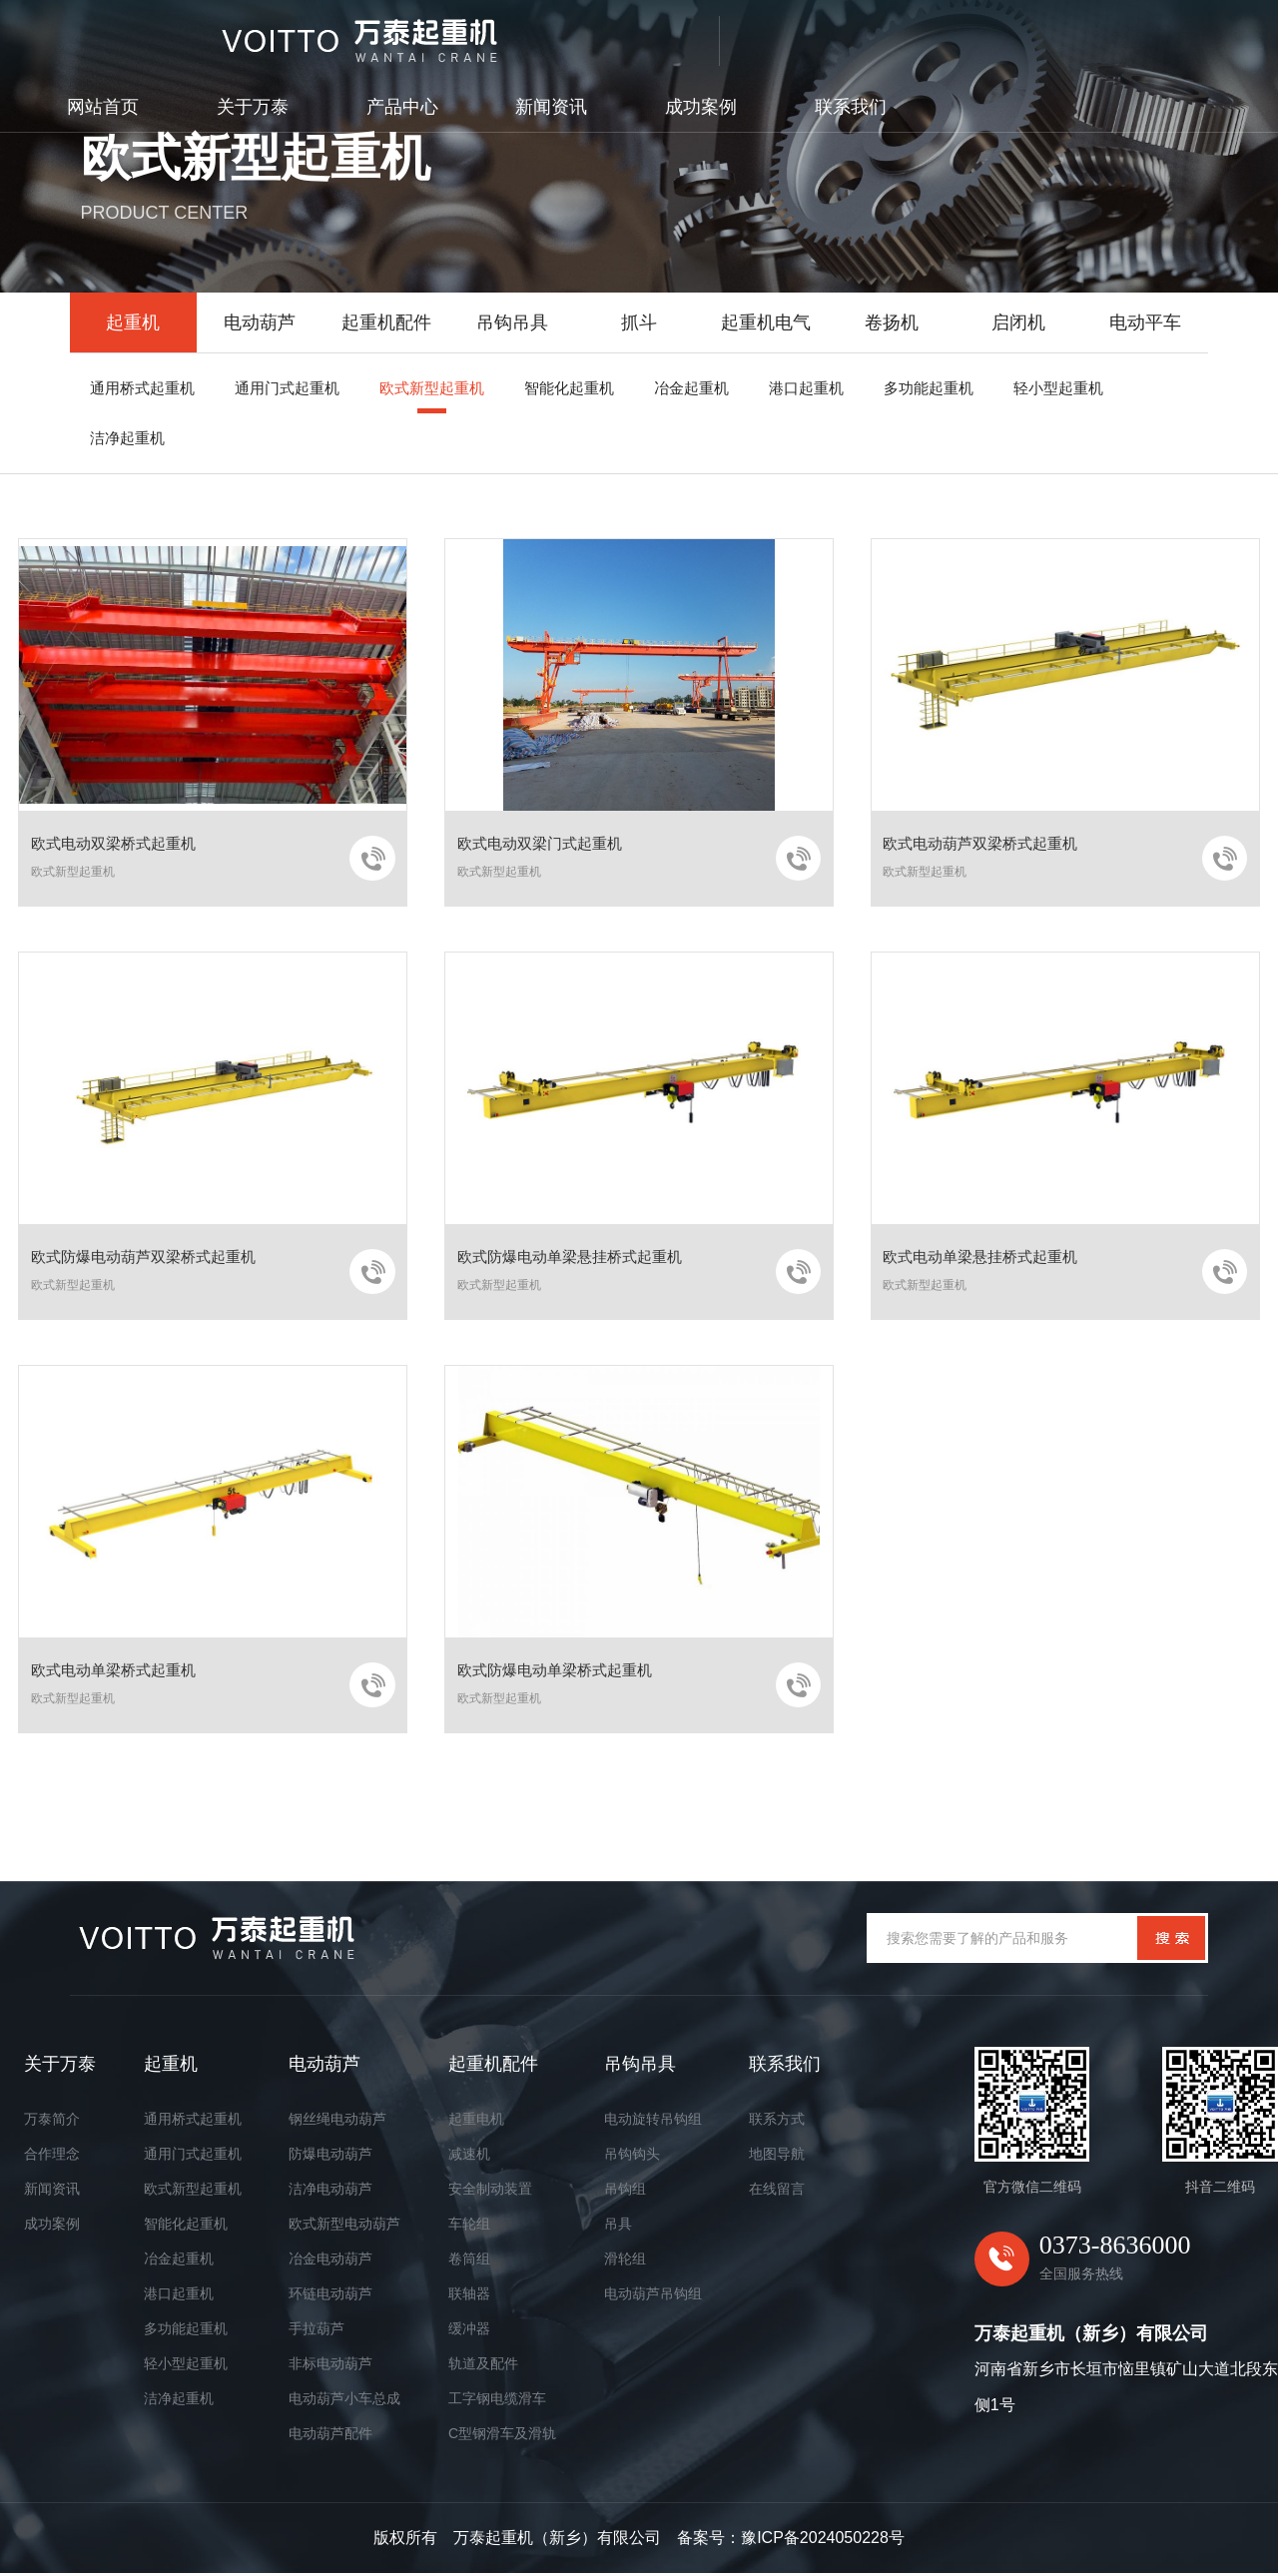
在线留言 (777, 2192)
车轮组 (469, 2227)
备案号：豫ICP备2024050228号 (791, 2540)
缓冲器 (469, 2331)
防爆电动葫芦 (330, 2157)
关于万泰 (577, 35)
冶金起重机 (179, 2261)
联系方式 (777, 2122)
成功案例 (1025, 35)
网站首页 (427, 35)
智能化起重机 (186, 2227)
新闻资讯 (876, 35)
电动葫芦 (260, 322)
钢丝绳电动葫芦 (337, 2122)
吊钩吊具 (512, 322)
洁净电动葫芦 (330, 2192)
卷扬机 (892, 322)
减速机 (469, 2157)
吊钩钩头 (632, 2157)
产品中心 (727, 35)
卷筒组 (469, 2261)
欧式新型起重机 (193, 2192)
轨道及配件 (483, 2366)
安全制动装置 (490, 2192)
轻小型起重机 (186, 2366)
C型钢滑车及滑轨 (502, 2436)
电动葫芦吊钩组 (653, 2296)
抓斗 (639, 322)
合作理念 (52, 2157)
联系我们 (1175, 35)
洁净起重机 (179, 2401)
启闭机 (1018, 322)
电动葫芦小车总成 (344, 2401)
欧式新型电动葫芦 (344, 2227)
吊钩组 (625, 2192)
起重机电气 (766, 322)
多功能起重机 (186, 2331)
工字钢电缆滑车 (497, 2401)
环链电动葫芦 (330, 2296)
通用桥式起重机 (193, 2122)
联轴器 (469, 2296)
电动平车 (1145, 322)
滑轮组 (625, 2261)
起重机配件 (386, 322)
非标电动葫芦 (330, 2366)
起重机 (133, 322)
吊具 (618, 2227)
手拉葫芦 (316, 2331)
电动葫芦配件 (330, 2436)
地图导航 (777, 2157)
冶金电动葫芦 (330, 2261)
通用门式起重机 (193, 2157)
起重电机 (476, 2122)
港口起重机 (179, 2296)
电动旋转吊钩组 (653, 2122)
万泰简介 (52, 2122)
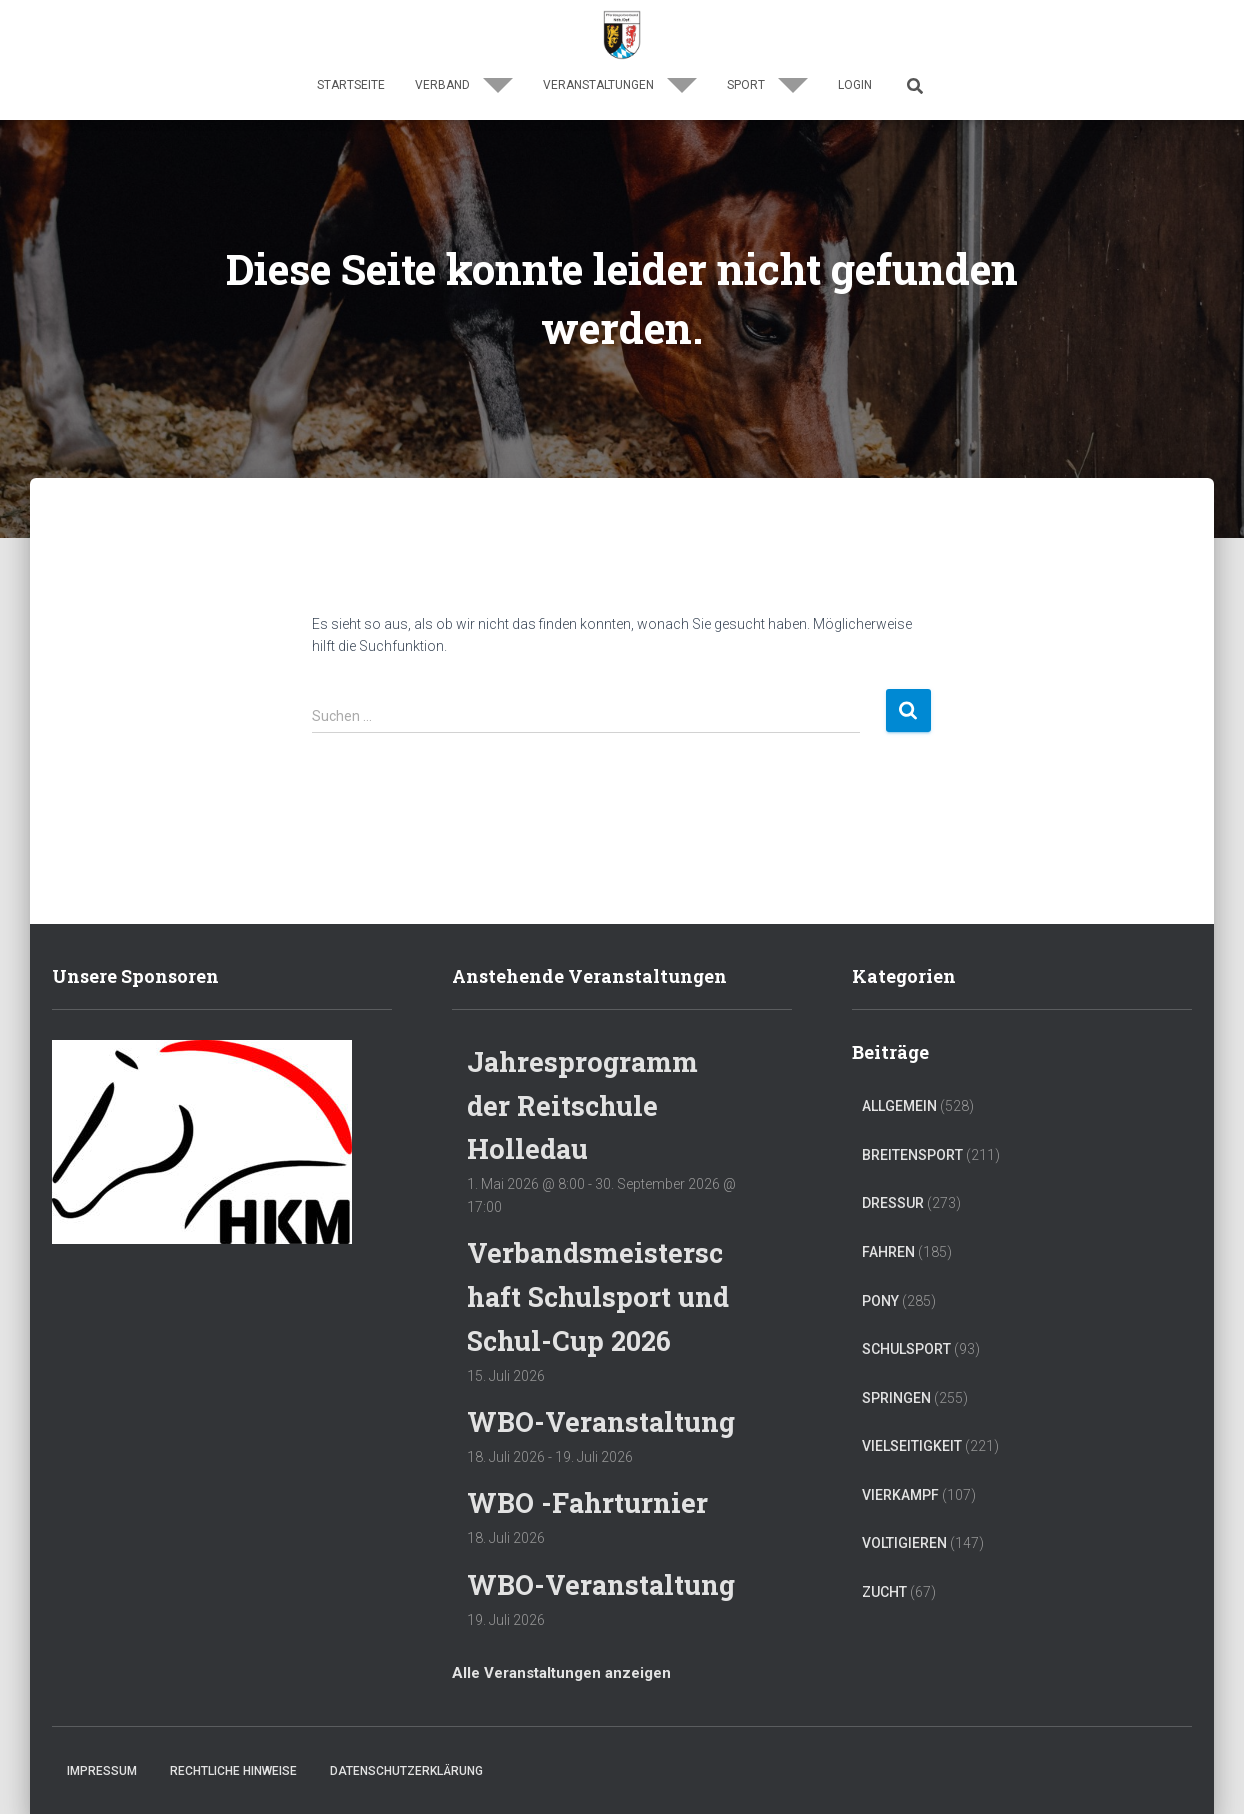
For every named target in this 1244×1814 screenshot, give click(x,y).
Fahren (888, 1252)
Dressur (893, 1203)
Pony (880, 1301)
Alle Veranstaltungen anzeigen (561, 1673)
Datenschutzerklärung (406, 1771)
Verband (464, 85)
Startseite (351, 85)
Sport (767, 85)
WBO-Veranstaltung (601, 1421)
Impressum (102, 1771)
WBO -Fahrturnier (587, 1502)
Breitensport (912, 1155)
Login (855, 85)
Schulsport (906, 1349)
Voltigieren (904, 1543)
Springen (896, 1398)
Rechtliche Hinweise (233, 1771)
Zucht (884, 1592)
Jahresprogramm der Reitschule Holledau (582, 1105)
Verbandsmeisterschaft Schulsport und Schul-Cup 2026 (598, 1296)
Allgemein (899, 1106)
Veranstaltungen (620, 85)
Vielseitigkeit (912, 1446)
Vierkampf (900, 1495)
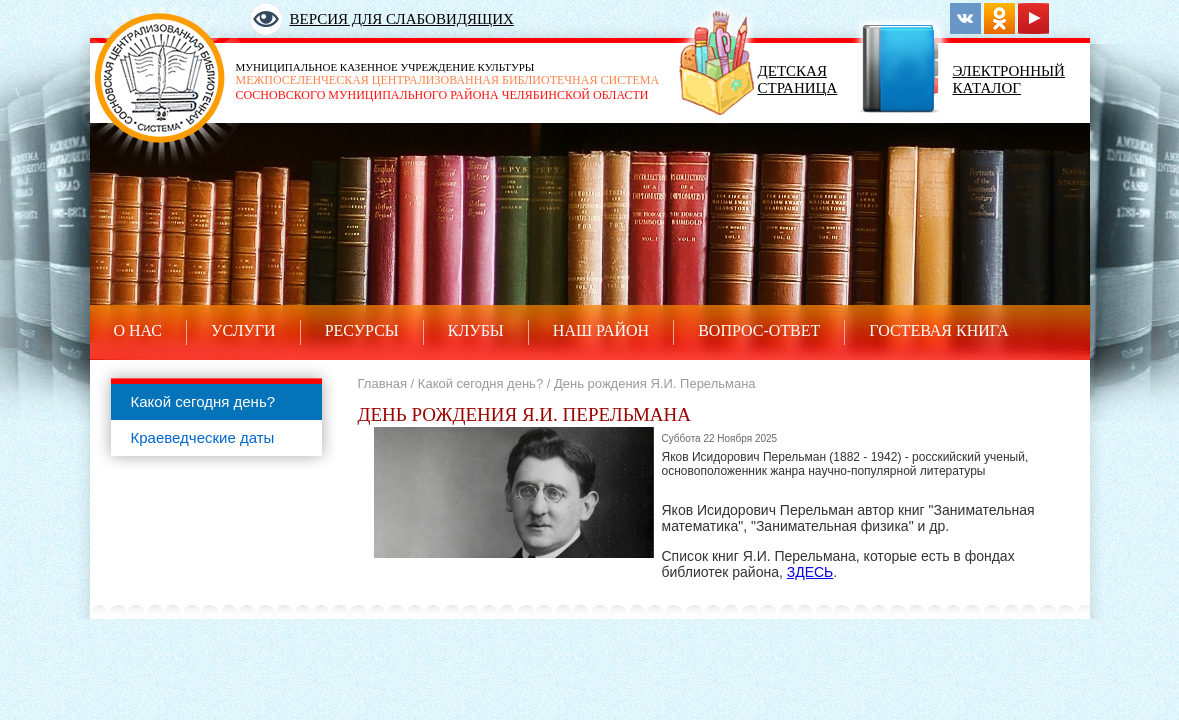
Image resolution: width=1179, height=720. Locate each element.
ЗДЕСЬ (810, 572)
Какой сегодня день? (203, 401)
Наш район (601, 330)
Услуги (243, 330)
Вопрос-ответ (759, 330)
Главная (382, 383)
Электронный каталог (1009, 79)
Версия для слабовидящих (402, 19)
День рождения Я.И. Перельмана (655, 383)
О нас (138, 330)
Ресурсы (362, 330)
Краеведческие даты (203, 437)
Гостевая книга (939, 330)
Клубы (476, 330)
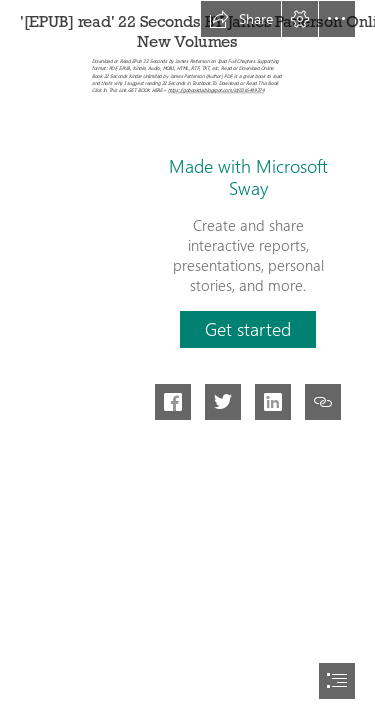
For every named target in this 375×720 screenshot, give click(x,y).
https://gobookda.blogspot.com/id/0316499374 (216, 91)
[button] (241, 19)
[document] (187, 360)
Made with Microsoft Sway (248, 177)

Try it. In the records above, how many lines hold the string "every"? Reply with only the number.

Task output. 2